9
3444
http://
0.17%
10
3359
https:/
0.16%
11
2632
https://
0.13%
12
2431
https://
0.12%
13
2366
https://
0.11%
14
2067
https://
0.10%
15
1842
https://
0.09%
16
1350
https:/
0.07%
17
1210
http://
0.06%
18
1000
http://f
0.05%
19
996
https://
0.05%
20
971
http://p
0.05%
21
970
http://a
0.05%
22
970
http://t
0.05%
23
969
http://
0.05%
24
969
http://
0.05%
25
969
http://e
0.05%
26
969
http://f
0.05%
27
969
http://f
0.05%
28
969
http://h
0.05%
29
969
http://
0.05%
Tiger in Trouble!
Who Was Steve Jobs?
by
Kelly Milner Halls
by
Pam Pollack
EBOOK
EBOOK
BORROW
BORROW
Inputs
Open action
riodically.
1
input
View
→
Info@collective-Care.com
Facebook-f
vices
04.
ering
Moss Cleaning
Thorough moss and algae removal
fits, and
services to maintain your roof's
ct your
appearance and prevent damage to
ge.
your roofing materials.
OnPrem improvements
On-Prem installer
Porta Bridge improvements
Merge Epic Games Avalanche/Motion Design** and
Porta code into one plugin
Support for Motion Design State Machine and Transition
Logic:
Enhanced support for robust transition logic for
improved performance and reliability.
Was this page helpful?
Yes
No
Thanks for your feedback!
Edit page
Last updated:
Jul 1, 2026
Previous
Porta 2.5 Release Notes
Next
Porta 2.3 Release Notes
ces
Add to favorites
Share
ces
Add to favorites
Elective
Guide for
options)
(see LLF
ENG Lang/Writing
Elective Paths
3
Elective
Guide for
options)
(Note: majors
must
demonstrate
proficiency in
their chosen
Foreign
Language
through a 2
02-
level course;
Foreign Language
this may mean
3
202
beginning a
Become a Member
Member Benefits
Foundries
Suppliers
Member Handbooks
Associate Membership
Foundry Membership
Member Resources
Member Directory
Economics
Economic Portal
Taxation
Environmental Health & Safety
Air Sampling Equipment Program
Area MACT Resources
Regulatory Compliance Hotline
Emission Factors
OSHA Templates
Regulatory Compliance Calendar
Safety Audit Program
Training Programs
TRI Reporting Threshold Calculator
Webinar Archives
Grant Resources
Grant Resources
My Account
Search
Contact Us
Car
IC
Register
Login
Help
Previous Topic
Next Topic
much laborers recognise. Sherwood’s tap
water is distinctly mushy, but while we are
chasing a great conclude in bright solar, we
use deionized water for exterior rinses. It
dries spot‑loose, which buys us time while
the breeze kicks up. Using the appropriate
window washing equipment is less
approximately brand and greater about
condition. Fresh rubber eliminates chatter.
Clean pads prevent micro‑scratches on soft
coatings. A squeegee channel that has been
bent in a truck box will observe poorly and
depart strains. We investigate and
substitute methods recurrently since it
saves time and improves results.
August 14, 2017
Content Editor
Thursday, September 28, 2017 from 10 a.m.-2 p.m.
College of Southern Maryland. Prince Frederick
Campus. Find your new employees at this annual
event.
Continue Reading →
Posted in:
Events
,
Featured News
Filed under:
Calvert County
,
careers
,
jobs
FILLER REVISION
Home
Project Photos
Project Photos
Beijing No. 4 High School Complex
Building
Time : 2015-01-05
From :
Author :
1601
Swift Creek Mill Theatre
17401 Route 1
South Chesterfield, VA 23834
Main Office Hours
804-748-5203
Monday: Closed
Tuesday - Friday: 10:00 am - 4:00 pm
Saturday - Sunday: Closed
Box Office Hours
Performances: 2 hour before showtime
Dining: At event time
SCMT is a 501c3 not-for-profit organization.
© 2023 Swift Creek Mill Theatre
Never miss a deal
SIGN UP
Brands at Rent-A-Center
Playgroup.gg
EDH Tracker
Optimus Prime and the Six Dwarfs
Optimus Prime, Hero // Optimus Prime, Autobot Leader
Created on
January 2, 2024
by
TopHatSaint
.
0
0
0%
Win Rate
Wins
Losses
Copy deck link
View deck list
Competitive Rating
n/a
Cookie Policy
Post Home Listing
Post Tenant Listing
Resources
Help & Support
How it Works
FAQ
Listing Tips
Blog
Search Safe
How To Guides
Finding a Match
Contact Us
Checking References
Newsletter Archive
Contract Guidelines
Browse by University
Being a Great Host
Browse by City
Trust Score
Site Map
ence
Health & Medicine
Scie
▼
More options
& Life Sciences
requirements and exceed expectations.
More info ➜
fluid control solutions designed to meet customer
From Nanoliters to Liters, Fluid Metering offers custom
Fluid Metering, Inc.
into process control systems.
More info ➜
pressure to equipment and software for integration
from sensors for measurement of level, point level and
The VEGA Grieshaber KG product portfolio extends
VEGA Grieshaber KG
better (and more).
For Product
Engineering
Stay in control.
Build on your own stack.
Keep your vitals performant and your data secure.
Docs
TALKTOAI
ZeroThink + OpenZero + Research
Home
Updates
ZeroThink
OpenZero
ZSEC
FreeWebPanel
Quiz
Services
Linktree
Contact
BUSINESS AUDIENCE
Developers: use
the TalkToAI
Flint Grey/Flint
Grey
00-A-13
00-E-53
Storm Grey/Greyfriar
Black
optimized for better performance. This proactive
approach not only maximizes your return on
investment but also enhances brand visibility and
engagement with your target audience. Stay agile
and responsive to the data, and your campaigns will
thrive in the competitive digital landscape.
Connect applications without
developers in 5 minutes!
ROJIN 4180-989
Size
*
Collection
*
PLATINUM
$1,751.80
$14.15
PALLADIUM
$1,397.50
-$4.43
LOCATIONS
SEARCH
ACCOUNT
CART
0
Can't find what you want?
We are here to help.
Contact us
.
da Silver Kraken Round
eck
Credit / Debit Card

════════════════════

## Work required
Output the data exactly, from the first line through the line that holds "Thorough moss and algae removal", so that no later line appears.

## Task response
9
3444
http://
0.17%
10
3359
https:/
0.16%
11
2632
https://
0.13%
12
2431
https://
0.12%
13
2366
https://
0.11%
14
2067
https://
0.10%
15
1842
https://
0.09%
16
1350
https:/
0.07%
17
1210
http://
0.06%
18
1000
http://f
0.05%
19
996
https://
0.05%
20
971
http://p
0.05%
21
970
http://a
0.05%
22
970
http://t
0.05%
23
969
http://
0.05%
24
969
http://
0.05%
25
969
http://e
0.05%
26
969
http://f
0.05%
27
969
http://f
0.05%
28
969
http://h
0.05%
29
969
http://
0.05%
Tiger in Trouble!
Who Was Steve Jobs?
by
Kelly Milner Halls
by
Pam Pollack
EBOOK
EBOOK
BORROW
BORROW
Inputs
Open action
riodically.
1
input
View
→
Info@collective-Care.com
Facebook-f
vices
04.
ering
Moss Cleaning
Thorough moss and algae removal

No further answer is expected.